### Source data
◆ ◆ ◆

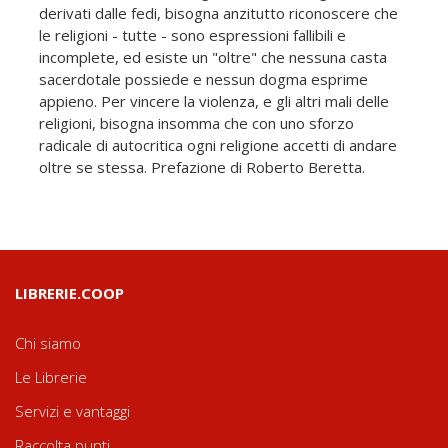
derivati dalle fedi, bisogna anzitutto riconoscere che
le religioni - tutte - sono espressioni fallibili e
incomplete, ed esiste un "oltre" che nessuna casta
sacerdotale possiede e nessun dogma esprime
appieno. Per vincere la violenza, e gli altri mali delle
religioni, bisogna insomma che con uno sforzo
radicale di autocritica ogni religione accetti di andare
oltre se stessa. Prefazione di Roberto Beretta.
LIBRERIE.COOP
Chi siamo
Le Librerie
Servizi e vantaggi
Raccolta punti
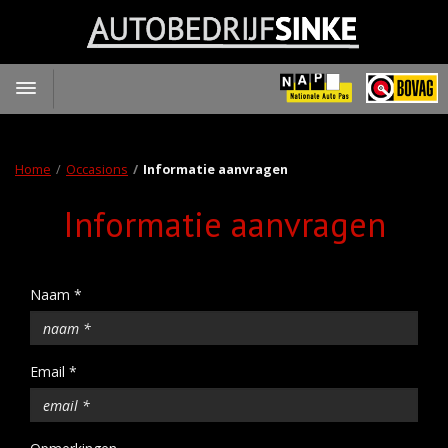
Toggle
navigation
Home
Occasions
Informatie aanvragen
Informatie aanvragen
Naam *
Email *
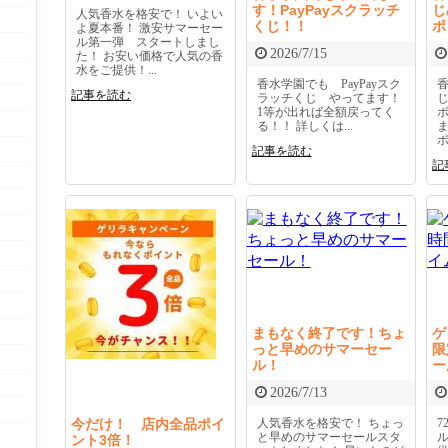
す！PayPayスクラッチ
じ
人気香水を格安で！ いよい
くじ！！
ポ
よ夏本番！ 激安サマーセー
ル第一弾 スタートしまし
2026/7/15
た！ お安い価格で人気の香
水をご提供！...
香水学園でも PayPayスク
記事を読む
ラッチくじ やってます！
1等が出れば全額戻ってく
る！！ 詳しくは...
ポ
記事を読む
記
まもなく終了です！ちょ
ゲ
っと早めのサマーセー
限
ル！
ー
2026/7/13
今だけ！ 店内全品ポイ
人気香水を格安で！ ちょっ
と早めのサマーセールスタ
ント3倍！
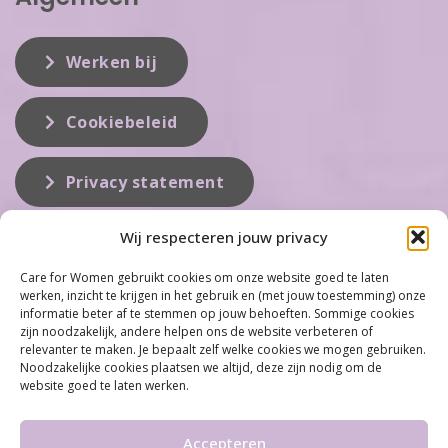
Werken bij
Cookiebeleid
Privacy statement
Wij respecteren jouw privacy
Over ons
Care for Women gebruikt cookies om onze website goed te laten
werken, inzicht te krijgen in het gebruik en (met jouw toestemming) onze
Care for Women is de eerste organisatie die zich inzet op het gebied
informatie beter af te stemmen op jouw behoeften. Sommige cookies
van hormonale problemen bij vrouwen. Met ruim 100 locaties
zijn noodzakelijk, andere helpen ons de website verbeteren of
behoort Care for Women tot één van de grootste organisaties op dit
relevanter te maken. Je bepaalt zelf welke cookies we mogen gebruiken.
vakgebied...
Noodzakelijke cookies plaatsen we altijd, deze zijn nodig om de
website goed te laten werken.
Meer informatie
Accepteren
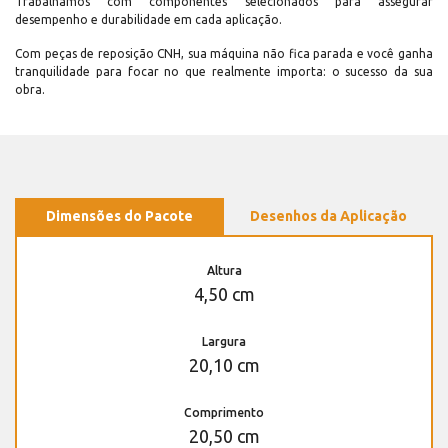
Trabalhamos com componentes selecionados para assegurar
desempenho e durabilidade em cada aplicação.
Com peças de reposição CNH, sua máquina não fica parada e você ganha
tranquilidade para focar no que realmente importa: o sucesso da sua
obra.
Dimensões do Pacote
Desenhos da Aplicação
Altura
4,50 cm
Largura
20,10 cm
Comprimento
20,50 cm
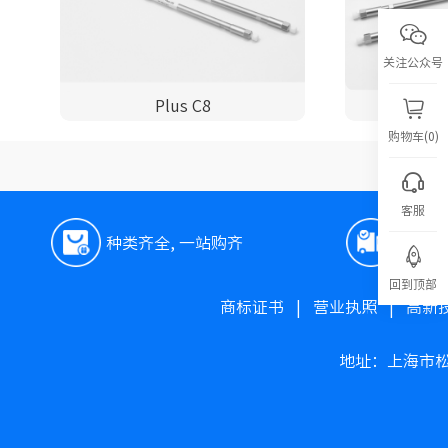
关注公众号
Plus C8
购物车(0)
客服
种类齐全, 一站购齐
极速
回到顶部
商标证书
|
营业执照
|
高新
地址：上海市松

◆ ◆ ◆

### Activity
Skip the pictures and transcribe the rest of the records exactly.

### Solution to this exercise
derivati dalle fedi, bisogna anzitutto riconoscere che
le religioni - tutte - sono espressioni fallibili e
incomplete, ed esiste un "oltre" che nessuna casta
sacerdotale possiede e nessun dogma esprime
appieno. Per vincere la violenza, e gli altri mali delle
religioni, bisogna insomma che con uno sforzo
radicale di autocritica ogni religione accetti di andare
oltre se stessa. Prefazione di Roberto Beretta.
LIBRERIE.COOP
Chi siamo
Le Librerie
Servizi e vantaggi
Raccolta punti
Toggle
navigation
Home
Occasions
Informatie aanvragen
Informatie aanvragen
Naam *
Email *
す！PayPayスクラッチ
じ
人気香水を格安で！ いよい
くじ！！
ポ
よ夏本番！ 激安サマーセー
ル第一弾 スタートしまし
2026/7/15
た！ お安い価格で人気の香
水をご提供！...
香水学園でも PayPayスク
記事を読む
ラッチくじ やってます！
1等が出れば全額戻ってく
る！！ 詳しくは...
ポ
記事を読む
記
まもなく終了です！ちょ
ゲ
っと早めのサマーセー
限
ル！
ー
2026/7/13
今だけ！ 店内全品ポイ
人気香水を格安で！ ちょっ
と早めのサマーセールスタ
ント3倍！
Werken bij
Cookiebeleid
Privacy statement
Wij respecteren jouw privacy
Over ons
Care for Women gebruikt cookies om onze website goed te laten
werken, inzicht te krijgen in het gebruik en (met jouw toestemming) onze
Care for Women is de eerste organisatie die zich inzet op het gebied
informatie beter af te stemmen op jouw behoeften. Sommige cookies
van hormonale problemen bij vrouwen. Met ruim 100 locaties
zijn noodzakelijk, andere helpen ons de website verbeteren of
behoort Care for Women tot één van de grootste organisaties op dit
relevanter te maken. Je bepaalt zelf welke cookies we mogen gebruiken.
vakgebied...
Noodzakelijke cookies plaatsen we altijd, deze zijn nodig om de
website goed te laten werken.
Meer informatie
Accepteren
Trabalhamos com componentes selecionados para assegurar
desempenho e durabilidade em cada aplicação.
Com peças de reposição CNH, sua máquina não fica parada e você ganha
tranquilidade para focar no que realmente importa: o sucesso da sua
obra.
Dimensões do Pacote
Desenhos da Aplicação
Altura
4,50 cm
Largura
20,10 cm
Comprimento
20,50 cm
关注公众号
Plus C8
购物车(0)
客服
种类齐全, 一站购齐
极速
回到顶部
商标证书
|
营业执照
|
高新
地址：上海市松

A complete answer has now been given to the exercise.